Mit der vorliegenden Studie soll ein Beitrag dafür geleistet werden, diese Forschungslücken zu schließen. Im Einzelnen werden die Ursachen des vermehrten Auftretens von Glücksspielproblemen bei türkeistämmigen Migranten/innen untersucht, Barrieren der Inanspruchnahme von Hilfen identifiziert und Unterstützungsbedarfe aufgezeigt. Daraus werden empirisch fundierte Empfehlungen für die Praxis abgeleitet, wie türkische Migranten/innen mit Glücksspielproblemen zukünftig besser erreicht und bedarfsgerecht unterstützt werden können.

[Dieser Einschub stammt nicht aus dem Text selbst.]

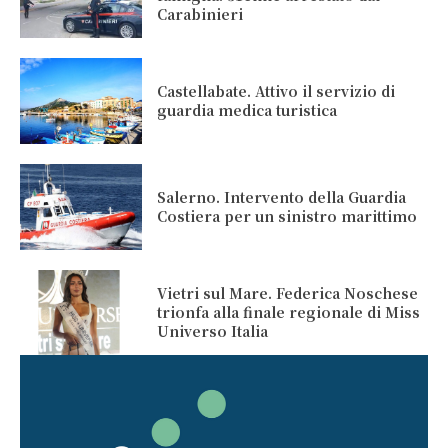
Carabinieri
Castellabate. Attivo il servizio di
guardia medica turistica
Salerno. Intervento della Guardia
Costiera per un sinistro marittimo
Vietri sul Mare. Federica Noschese
trionfa alla finale regionale di Miss
Universo Italia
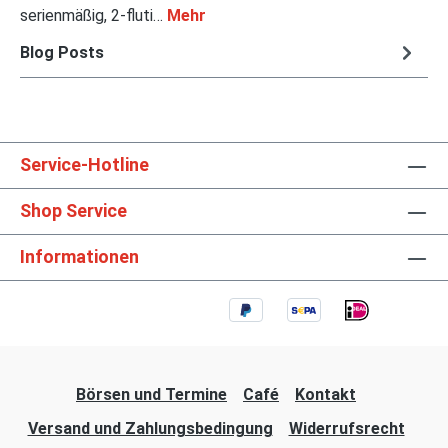
serienmäßig, 2-fluti…
Mehr
Blog Posts
Service-Hotline
Shop Service
Informationen
Börsen und Termine
Café
Kontakt
Versand und Zahlungsbedingung
Widerrufsrecht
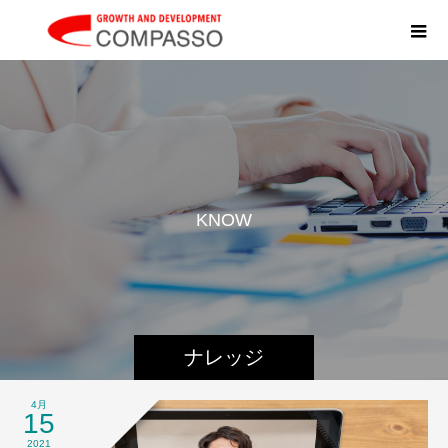
K
N
O
W
L
E
D
ナレッジ
4月
15
2021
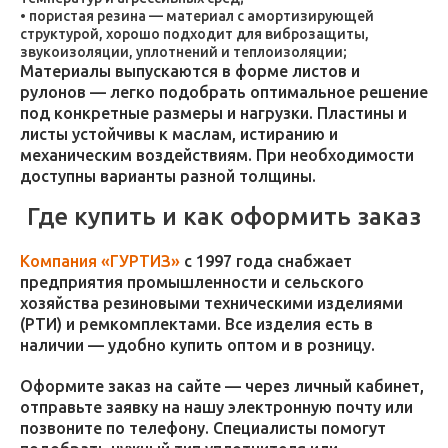
пористая резина — материал с амортизирующей
структурой, хорошо подходит для виброзащиты,
звукоизоляции, уплотнений и теплоизоляции;
Материалы выпускаются в форме листов и
рулонов — легко подобрать оптимальное решение
под конкретные размеры и нагрузки. Пластины и
листы устойчивы к маслам, истиранию и
механическим воздействиям. При необходимости
доступны варианты разной толщины.
Где купить и как оформить заказ
Компания «ГУРТИЗ»
с 1997 года снабжает
предприятия промышленности и сельского
хозяйства резиновыми техническими изделиями
(РТИ) и ремкомплектами. Все изделия есть в
наличии — удобно купить оптом и в розницу.
Оформите заказ на сайте — через личный кабинет,
отправьте заявку на нашу электронную почту или
позвоните по телефону. Специалисты помогут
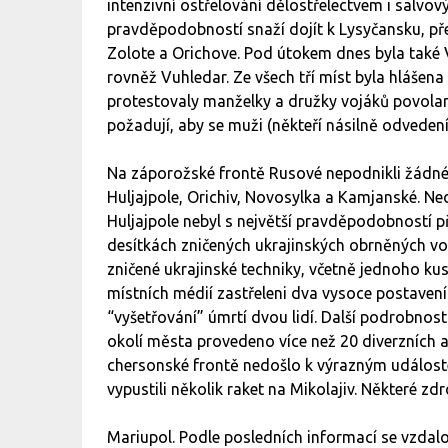
intenzivní ostřelování dělostřelectvem i salvov
pravděpodobností snaží dojít k Lysyčansku, pře
Zolote a Orichove. Pod útokem dnes byla také 
rovněž Vuhledar. Ze všech tří míst byla hlášen
protestovaly manželky a družky vojáků povolan
požadují, aby se muži (někteří násilně odvedení
Na záporožské frontě Rusové nepodnikli žádné v
Huljajpole, Orichiv, Novosylka a Kamjanské. Ne
Huljajpole nebyl s největší pravděpodobností př
desítkách zničených ukrajinských obrněných voz
zničené ukrajinské techniky, včetně jednoho k
místních médií zastřeleni dva vysoce postavení 
“vyšetřování” úmrtí dvou lidí. Další podrobnost
okolí města provedeno více než 20 diverzních ak
chersonské frontě nedošlo k výrazným událostem
vypustili několik raket na Mikolajiv. Některé zd
Mariupol. Podle posledních informací se vzdal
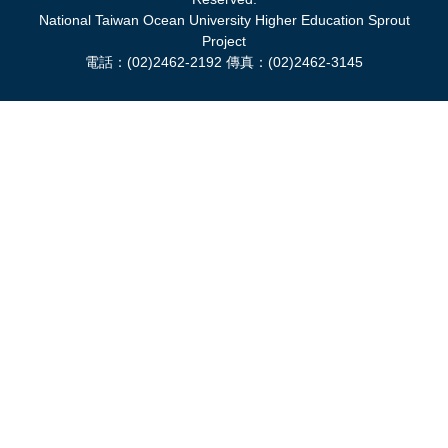
National Taiwan Ocean University Higher Education Sprout
Project
電話：(02)2462-2192 傳真：(02)2462-3145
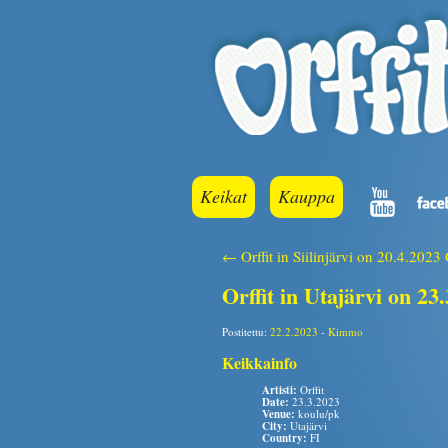
Keikat
Kauppa
← Orffit in Siilinjärvi on 20.4.2023
Orffit in Utajärvi on 23
Postitettu:
22.2.2023
-
Kimmo
Keikkainfo
Artisti:
Orffit
Date:
23.3.2023
Venue:
koulu/pk
City:
Utajärvi
Country:
FI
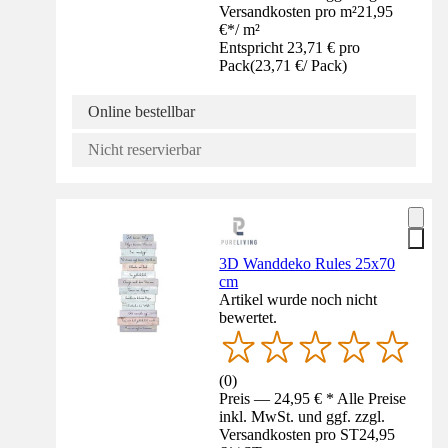
Versandkosten pro m²
21,95
€
*
/
m²
Entspricht 23,71 € pro
Pack
(
23,71 €
/
Pack
)
Online bestellbar
Nicht reservierbar
3D Wanddeko Rules 25x70
cm
Artikel wurde noch nicht
bewertet.
(
0
)
Preis — 24,95 € * Alle Preise
inkl. MwSt. und ggf. zzgl.
Versandkosten pro ST
24,95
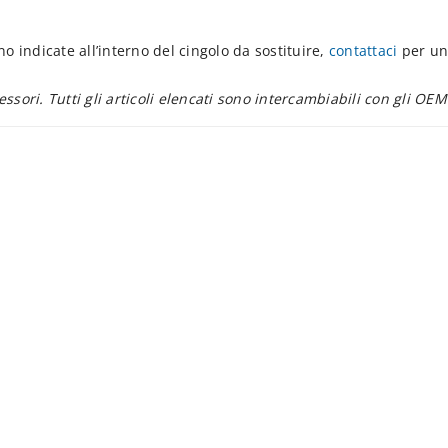
o indicate all’interno del cingolo da sostituire,
contattaci
per un
essori. Tutti gli articoli elencati sono intercambiabili con gli OEM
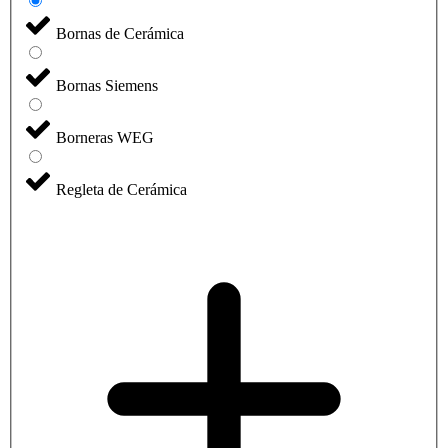
Bornas de Cerámica
Bornas Siemens
Borneras WEG
Regleta de Cerámica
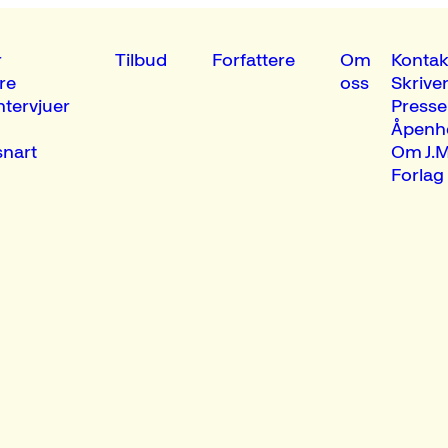
r
Tilbud
Forfattere
Om
Kontak
re
oss
Skrive
ntervjuer
Presse
Åpenh
nart
Om J.M
Forlag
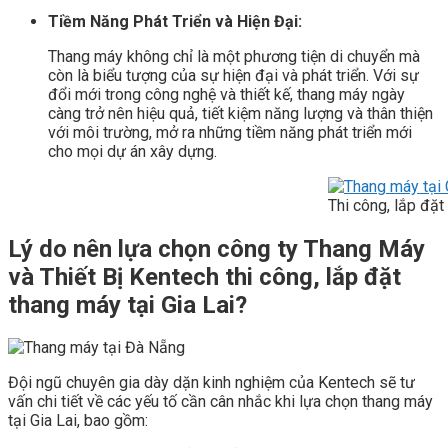
Tiềm Năng Phát Triển và Hiện Đại:
Thang máy không chỉ là một phương tiện di chuyển mà
còn là biểu tượng của sự hiện đại và phát triển. Với sự
đổi mới trong công nghệ và thiết kế, thang máy ngày
càng trở nên hiệu quả, tiết kiệm năng lượng và thân thiện
với môi trường, mở ra những tiềm năng phát triển mới
cho mọi dự án xây dựng.
Thi công, lắp đặt
Lý do nên lựa chọn công ty Thang Máy
và Thiết Bị Kentech thi công, lắp đặt
thang máy tại Gia Lai?
Đội ngũ chuyên gia dày dặn kinh nghiệm của Kentech sẽ tư
vấn chi tiết về các yếu tố cần cân nhắc khi lựa chọn thang máy
tại Gia Lai, bao gồm:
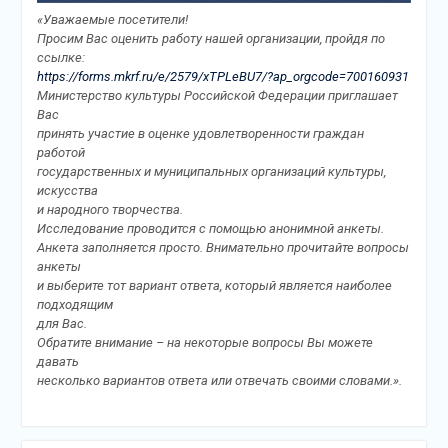
«Уважаемые посетители!
Просим Вас оценить работу нашей организации, пройдя по
ссылке:
https://forms.mkrf.ru/e/2579/xTPLeBU7/?ap_orgcode=700160931
Министерство культуры Российской Федерации приглашает
Вас
принять участие в оценке удовлетворенности граждан
работой
государственных и муниципальных организаций культуры,
искусства
и народного творчества.
Исследование проводится с помощью анонимной анкеты.
Анкета заполняется просто. Внимательно прочитайте вопросы
анкеты
и выберите тот вариант ответа, который является наиболее
подходящим
для Вас.
Обратите внимание – на некоторые вопросы Вы можете
давать
несколько вариантов ответа или отвечать своими словами.».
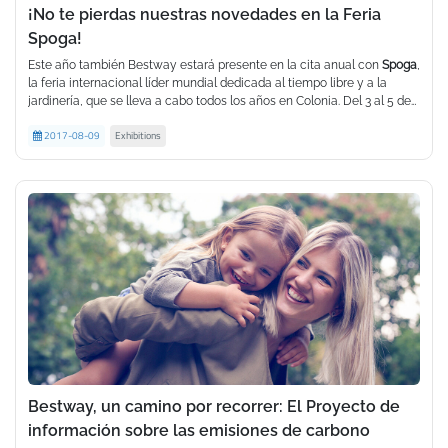
¡No te pierdas nuestras novedades en la Feria
Spoga!
Este año también Bestway estará presente en la cita anual con
Spoga
,
la feria internacional líder mundial dedicada al tiempo libre y a la
jardinería, que se lleva a cabo todos los años en Colonia. Del 3 al 5 de
septiembre nos encontrarán en el
Será un placer presentarles la nueva colección de Fashion Floats,
pabellón 5.2, Stand A40/B41
, les
2017-08-09
Exhibitions
esperamos para conocer mejor nuestra amplia gama de productos
completamente inspirada en el mundo de la comida: ¡una variedad de
para el deporte y el tiempo libre.
formas sabrosas y coloridas, que van de la sandía al donut de
chocolate!
Tendrán la oportunidad de ver en exclusiva el nuevo look de las
tablas
de SUP
de la colección
Hydro-Force
, completamente renovadas con
un diseño más fresco y encantador.
También les presentaremos las novedades Bestway en el plano de la
innovación tecnológica: como nuestro sistema
Alwayzaire
y la línea
de
piscinas Steel Pro Max
.
Y, para terminar, ¡nuestro lujoso spa Maldives les dejará con la boca
abierta! ¡Les esperamos!
Para mayores detalles, visite el sitio oficial de la Feria.
Bestway, un camino por recorrer: El Proyecto de
información sobre las emisiones de carbono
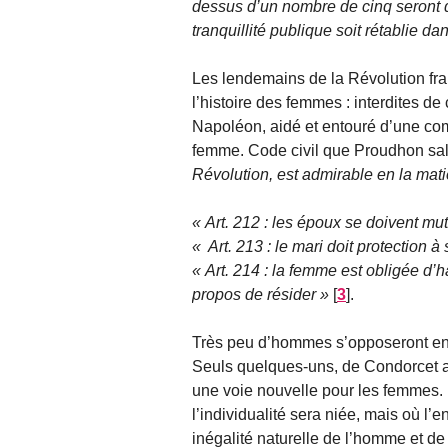
dessus d’un nombre de cinq seront d
tranquillité publique soit rétablie da
Les lendemains de la Révolution fra
l’histoire des femmes : interdites de 
Napoléon, aidé et entouré d’une com
femme. Code civil que Proudhon sal
Révolution, est admirable en la mati
Art. 212 : les époux se doivent mut
Art. 213 : le mari doit protection
Art. 214 : la femme est obligée d’ha
propos de résider
[
3
]
.
Très peu d’hommes s’opposeront en 
Seuls quelques-uns, de Condorcet a
une voie nouvelle pour les femmes. 
l’individualité sera niée, mais où l’e
inégalité naturelle de l’homme et d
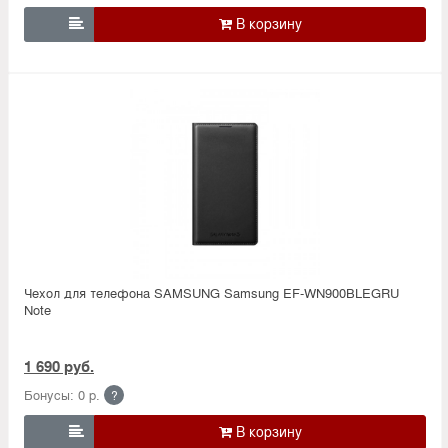

Чехол для телефона SAMSUNG Samsung EF-WN900BLEGRU
Note
1 690 руб.
Бонусы: 0 р.
?

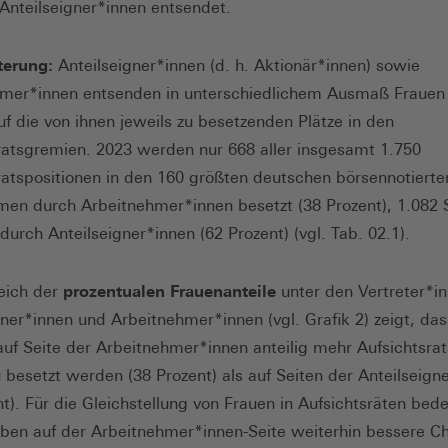
 Anteilseigner*innen entsendet.
uterung:
Anteilseigner*innen (d. h. Aktionär*innen) sowie
hmer*innen entsenden in unterschiedlichem Ausmaß Frauen
f die von ihnen jeweils zu besetzenden Plätze in den
ratsgremien. 2023 werden nur 668 aller insgesamt 1.750
ratspositionen in den 160 größten deutschen börsennotierte
en durch Arbeitnehmer*innen besetzt (38 Prozent), 1.082 S
durch Anteilseigner*innen (62 Prozent) (vgl. Tab. 02.1).
eich der
prozentualen Frauenanteile
unter den Vertreter*i
gner*innen und Arbeitnehmer*innen (vgl. Grafik 2) zeigt, das
uf Seite der Arbeitnehmer*innen anteilig mehr Aufsichtsrat
u besetzt werden (38 Prozent) als auf Seiten der Anteilseign
nt). Für die Gleichstellung von Frauen in Aufsichtsräten bede
ben auf der Arbeitnehmer*innen-Seite weiterhin bessere C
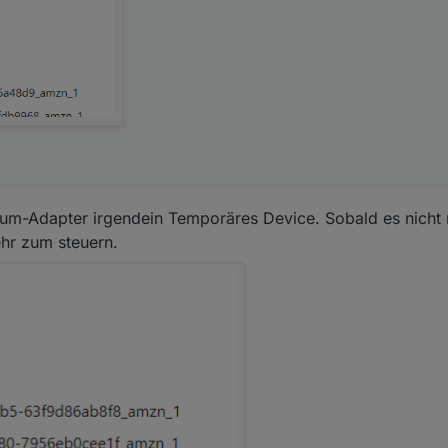
ium-Adapter irgendein Temporäres Device. Sobald es nicht m
hr zum steuern.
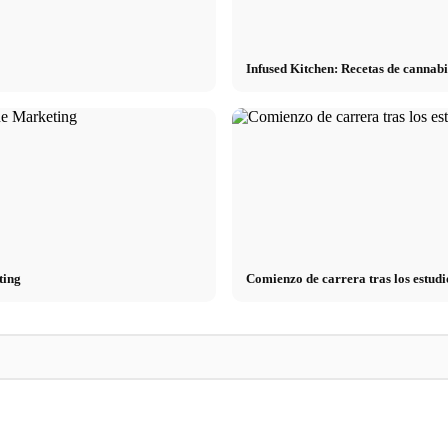
Infused Kitchen: Recetas de cannabi
ting
Comienzo de carrera tras los estudi
Reducir el estrés: lo que realmente
 consejos
recomiendan los médicos – causas, síntomas
Stressursachen: Die
& técnicas
Arbeit, Beziehung 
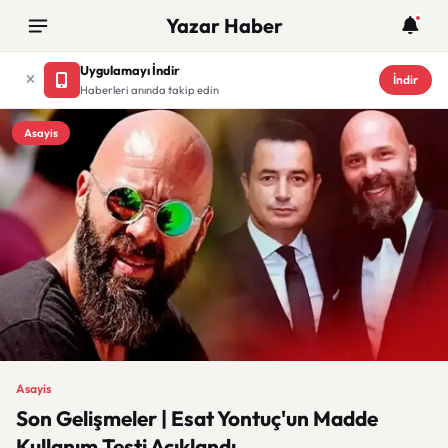
Yazar Haber
Uygulamayı İndir
İndir
Haberleri anında takip edin
Asayis
Asayis
Son Gelişmeler | Esat Yontuç'un Madde
Kullanım Testi Açıklandı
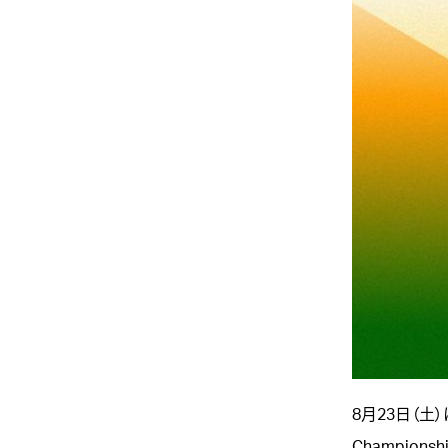
8月23日（土）
Champion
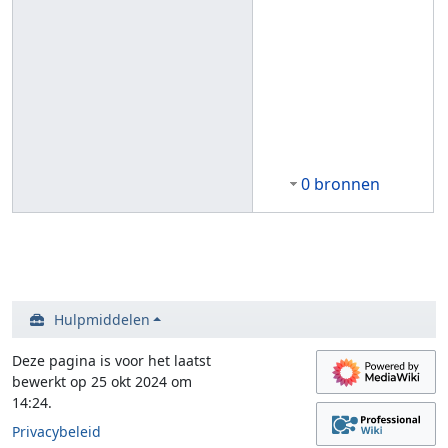
0 bronnen
Hulpmiddelen
Deze pagina is voor het laatst
bewerkt op 25 okt 2024 om
14:24.
Privacybeleid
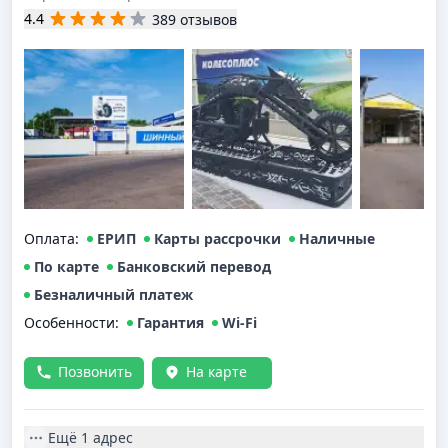
4.4
389 отзывов
Оплата
:
ЕРИП
Карты рассрочки
Наличные
По карте
Банковский перевод
Безналичный платеж
Особенности:
Гарантия
Wi-Fi
Позвонить
На карте
Ещё
1 адрес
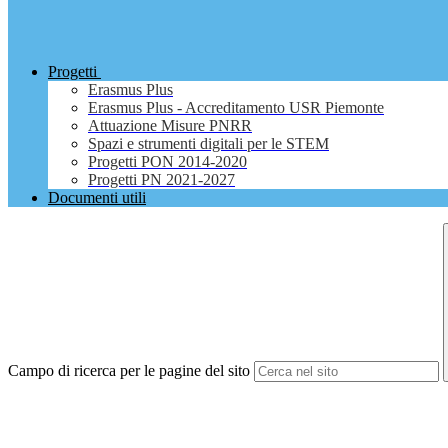
Progetti
Erasmus Plus
Erasmus Plus - Accreditamento USR Piemonte
Attuazione Misure PNRR
Spazi e strumenti digitali per le STEM
Progetti PON 2014-2020
Progetti PN 2021-2027
Documenti utili
Campo di ricerca per le pagine del sito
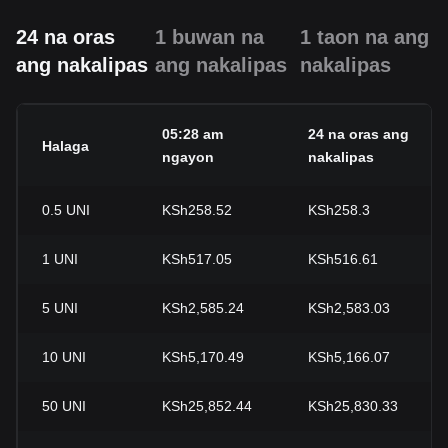
24 na oras
1 buwan na
1 taon na ang
ang nakalipas
ang nakalipas
nakalipas
05:28 am
24 na oras ang
Halaga
ngayon
nakalipas
0.5
UNI
KSh258.52
KSh258.3
1
UNI
KSh517.05
KSh516.61
5
UNI
KSh2,585.24
KSh2,583.03
10
UNI
KSh5,170.49
KSh5,166.07
50
UNI
KSh25,852.44
KSh25,830.33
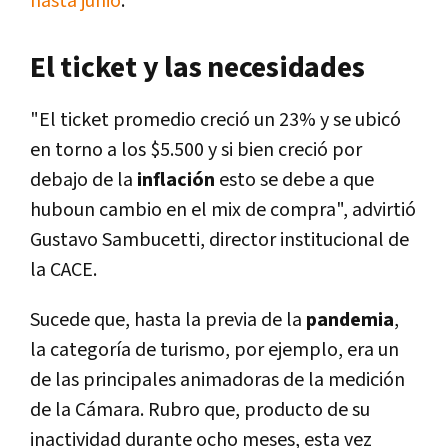
hasta junio
.
El ticket y las necesidades
"El ticket promedio creció un 23% y se ubicó
en torno a los $5.500 y si bien creció por
debajo de la
inflación
esto se debe a que
huboun cambio en el mix de compra", advirtió
Gustavo Sambucetti, director institucional de
la CACE.
Sucede que, hasta la previa de la
pandemia
,
la categoría de turismo, por ejemplo, era un
de las principales animadoras de la medición
de la Cámara. Rubro que, producto de su
inactividad durante ocho meses, esta vez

Das Gesamtprojekt gliedert sich in mehrere Teilprojekte (TP) auf: TP 1 beinhaltete leitfadengestützte Interviews von neun Experten/innen, in TP 2 wurde eine qualitative Befragung (leitfadengestützt) von acht türkeistämmigen Personen mit früheren oder aktuellen glücksspielbedingten Problemen durchgeführt und TP3 umfasste eine quantitative Befragung von 81 jemals im Leben pathologisch spielenden türkeistämmigen Personen (PGS) und 80 türkeistämmigen Befragten ohne Spielprobleme (BOS), deren Befunde im Zuge der Auswertung einander gegenübergestellt wurden. Abschließend fand ein Expertenworkshop statt, in welchem die Ergebnisse der drei TPs diskutiert und Empfehlungen für Prävention und Hilfe formuliert worden sind.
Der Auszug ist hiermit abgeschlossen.